Problem statement
Exclude all pictures from your copy of the data below, which should otherwise match exactly.

Records shown
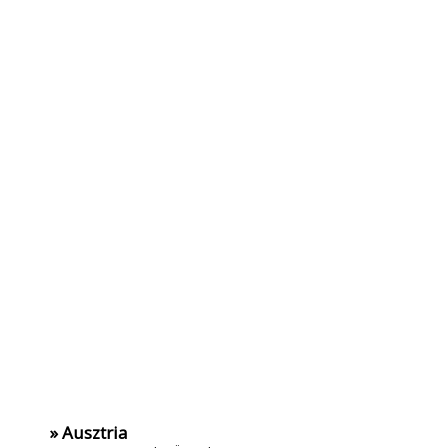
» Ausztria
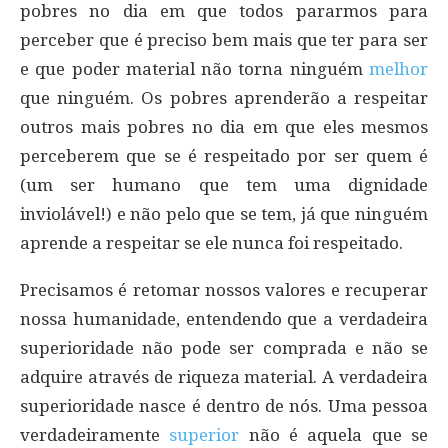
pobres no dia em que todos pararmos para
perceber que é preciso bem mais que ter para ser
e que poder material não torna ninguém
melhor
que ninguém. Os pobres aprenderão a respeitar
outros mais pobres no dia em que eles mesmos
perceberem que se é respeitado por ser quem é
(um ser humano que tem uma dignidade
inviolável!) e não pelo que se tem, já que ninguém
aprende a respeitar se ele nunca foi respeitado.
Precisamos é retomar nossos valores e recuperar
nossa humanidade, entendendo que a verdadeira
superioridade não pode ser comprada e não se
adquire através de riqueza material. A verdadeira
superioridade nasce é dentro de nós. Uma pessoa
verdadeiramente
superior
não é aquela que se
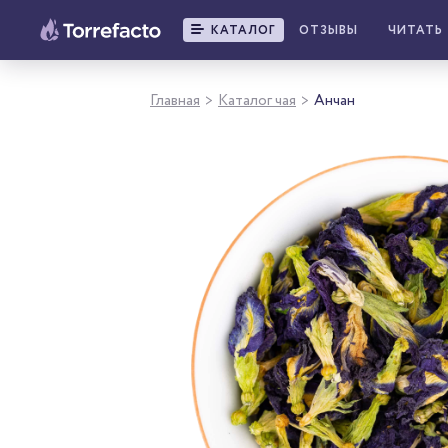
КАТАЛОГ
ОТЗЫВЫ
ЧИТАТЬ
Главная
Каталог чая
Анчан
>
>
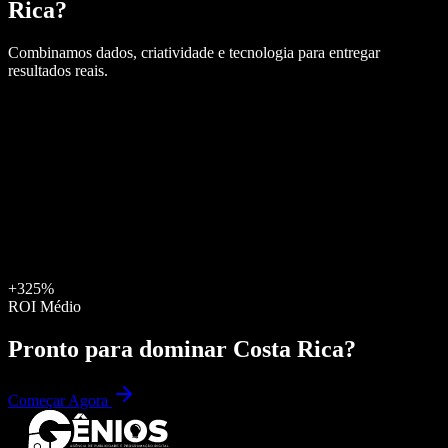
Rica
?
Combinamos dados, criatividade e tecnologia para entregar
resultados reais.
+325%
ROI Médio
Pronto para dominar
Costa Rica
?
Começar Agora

Response area
» Ausztria
pobres no dia em que todos pararmos para
perceber que é preciso bem mais que ter para ser
e que poder material não torna ninguém
melhor
que ninguém. Os pobres aprenderão a respeitar
outros mais pobres no dia em que eles mesmos
perceberem que se é respeitado por ser quem é
(um ser humano que tem uma dignidade
inviolável!) e não pelo que se tem, já que ninguém
aprende a respeitar se ele nunca foi respeitado.
Precisamos é retomar nossos valores e recuperar
nossa humanidade, entendendo que a verdadeira
superioridade não pode ser comprada e não se
adquire através de riqueza material. A verdadeira
superioridade nasce é dentro de nós. Uma pessoa
verdadeiramente
superior
não é aquela que se
КАТАЛОГ
ОТЗЫВЫ
ЧИТАТЬ
Главная
Каталог чая
Анчан
>
>
Rica
?
Combinamos dados, criatividade e tecnologia para entregar
resultados reais.
+325%
ROI Médio
Pronto para dominar
Costa Rica
?
Começar Agora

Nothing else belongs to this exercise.